Since rejoining OKCupid this month, I have noticed a few new trends in guys’ profiles.  For example, all of a sudden everyone has a picture of himself holding a pumpkin at a patch!  I don’t remember seeing even one pumpkin patch picture when I was on last year.  It also seems like every guy now has a picture of themselves crotch-to-ass with a male friend, parachuting from a plane.  Did everyone just discover skydiving and pumpkins during the past four months I was gone?  My favorite picture I’ve seen lately was a guy holding his pet parakeet, for whom he had made a tiny origami hat out of newspaper.  Now that’s a real eye-catcher.  Unfortunately however, a lot of the same flimflam still remains on OKCupid.  Before I get to my favorite messages of the week, here’s a little list of the most common offenses I see all the time.

I simply will not respond to your message if you:

1.  Mention that you just got out of a serious relationship.  Oh lord, have I ever learned my lesson!

2.  List your favorite plays instead of favorite books.  Chances are, if you are an actor, it was already hard enough for me to get past your headshot profile picture.  Don’t get me wrong, I love plays and am pretty well-versed in both classical and contemporary theatre repertoire.  But please, if you want people to take you seriously– at least list both.  Neil Simon and Terrence McNally?  Better to just leave those guys off your dating profile all together.

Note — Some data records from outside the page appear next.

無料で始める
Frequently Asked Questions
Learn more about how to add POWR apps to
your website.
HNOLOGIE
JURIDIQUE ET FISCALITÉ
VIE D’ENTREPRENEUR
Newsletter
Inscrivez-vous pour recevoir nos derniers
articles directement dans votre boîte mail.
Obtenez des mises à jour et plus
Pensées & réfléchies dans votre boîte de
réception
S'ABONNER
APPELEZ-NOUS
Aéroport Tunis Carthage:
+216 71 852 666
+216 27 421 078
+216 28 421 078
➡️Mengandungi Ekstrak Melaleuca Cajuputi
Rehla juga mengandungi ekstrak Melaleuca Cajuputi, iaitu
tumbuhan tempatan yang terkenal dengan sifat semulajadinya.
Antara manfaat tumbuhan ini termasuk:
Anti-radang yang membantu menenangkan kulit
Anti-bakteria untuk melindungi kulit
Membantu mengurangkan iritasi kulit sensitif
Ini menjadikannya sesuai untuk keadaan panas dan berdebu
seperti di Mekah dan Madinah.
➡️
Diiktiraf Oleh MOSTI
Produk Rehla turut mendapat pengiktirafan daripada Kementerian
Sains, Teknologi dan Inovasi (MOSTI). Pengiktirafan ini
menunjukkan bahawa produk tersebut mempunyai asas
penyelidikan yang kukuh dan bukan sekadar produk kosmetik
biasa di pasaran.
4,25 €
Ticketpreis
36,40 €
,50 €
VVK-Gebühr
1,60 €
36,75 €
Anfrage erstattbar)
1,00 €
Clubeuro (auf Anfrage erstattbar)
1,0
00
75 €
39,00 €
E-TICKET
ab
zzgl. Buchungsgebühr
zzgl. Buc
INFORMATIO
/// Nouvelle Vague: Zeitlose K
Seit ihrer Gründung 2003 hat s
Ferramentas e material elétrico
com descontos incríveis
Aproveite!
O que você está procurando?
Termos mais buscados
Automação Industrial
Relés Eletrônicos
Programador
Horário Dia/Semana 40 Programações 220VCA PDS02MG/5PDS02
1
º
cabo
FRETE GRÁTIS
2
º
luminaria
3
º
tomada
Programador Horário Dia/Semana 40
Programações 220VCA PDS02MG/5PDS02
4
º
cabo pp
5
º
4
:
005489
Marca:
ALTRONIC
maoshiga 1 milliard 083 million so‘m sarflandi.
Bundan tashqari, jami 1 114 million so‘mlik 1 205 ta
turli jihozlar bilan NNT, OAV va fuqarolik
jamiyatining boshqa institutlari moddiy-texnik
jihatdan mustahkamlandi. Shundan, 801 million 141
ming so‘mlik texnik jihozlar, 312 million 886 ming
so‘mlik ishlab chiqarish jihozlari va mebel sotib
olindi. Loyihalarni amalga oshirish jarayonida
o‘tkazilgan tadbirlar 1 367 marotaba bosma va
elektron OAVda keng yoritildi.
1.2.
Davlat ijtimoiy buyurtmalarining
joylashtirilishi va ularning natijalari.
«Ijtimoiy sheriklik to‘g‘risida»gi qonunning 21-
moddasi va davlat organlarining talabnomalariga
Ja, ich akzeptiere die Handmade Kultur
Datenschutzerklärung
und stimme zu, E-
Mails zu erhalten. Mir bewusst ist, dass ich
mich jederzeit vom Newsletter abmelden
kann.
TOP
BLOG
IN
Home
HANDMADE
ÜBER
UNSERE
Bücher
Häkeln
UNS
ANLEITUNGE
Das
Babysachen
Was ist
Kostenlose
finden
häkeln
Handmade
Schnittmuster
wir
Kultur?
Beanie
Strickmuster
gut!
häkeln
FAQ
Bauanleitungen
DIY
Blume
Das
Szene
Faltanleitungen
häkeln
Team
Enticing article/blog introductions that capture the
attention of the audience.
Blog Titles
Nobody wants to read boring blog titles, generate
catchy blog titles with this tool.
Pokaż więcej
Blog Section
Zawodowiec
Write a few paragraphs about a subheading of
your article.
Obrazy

3.  Have gauged ears or are a vegan.  Don’t ask me why, but these are two of the most unattractive things I see on guys’ profiles.  I fully support vegetarianism (I was a pescetarian for six years), but veganism– particularly in an adult male just comes off as high-maintenance/hipster to me.  I am not interested in watching you eat dried seaweed chips.  And where would we go to dinner?  The raw nut section at Trader Joe’s?

4.  Your whole profile is about how many countries you’ve traveled to.  Really, it’s wonderful that you have the money and time do that… but this is a dating website, not a travel agent brochure.  And how am I supposed to tell what you actually look like when your picture is of a pink speck on top of Mount Kilimanjaro, taken in 2008.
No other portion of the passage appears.